● BRIEF
Where the string "They" occurs in a line of the entries below, copy that line.

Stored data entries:
________

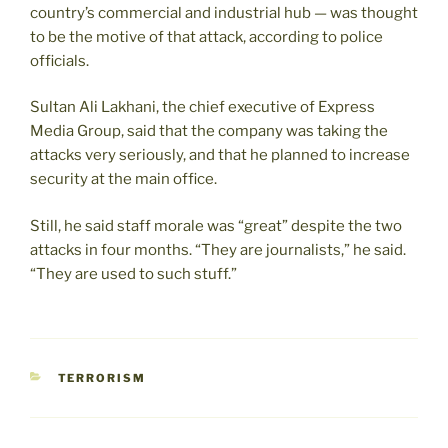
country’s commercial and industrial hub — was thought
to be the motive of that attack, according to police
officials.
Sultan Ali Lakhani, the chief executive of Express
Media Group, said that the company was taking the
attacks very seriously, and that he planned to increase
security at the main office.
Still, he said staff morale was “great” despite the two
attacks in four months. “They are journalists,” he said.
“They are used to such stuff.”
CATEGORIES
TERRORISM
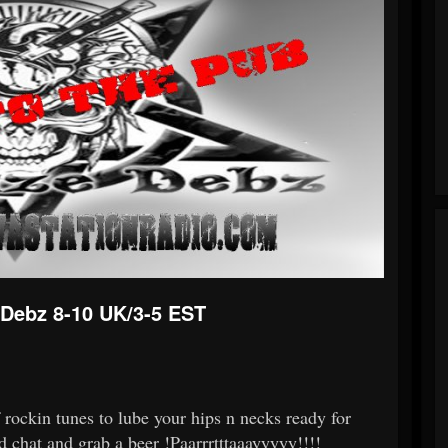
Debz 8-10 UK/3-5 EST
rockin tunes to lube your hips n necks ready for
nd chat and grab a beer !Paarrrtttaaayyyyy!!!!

________

● RESPONSE TO THE EXERCISE
attacks in four months. “They are journalists,” he said.
“They are used to such stuff.”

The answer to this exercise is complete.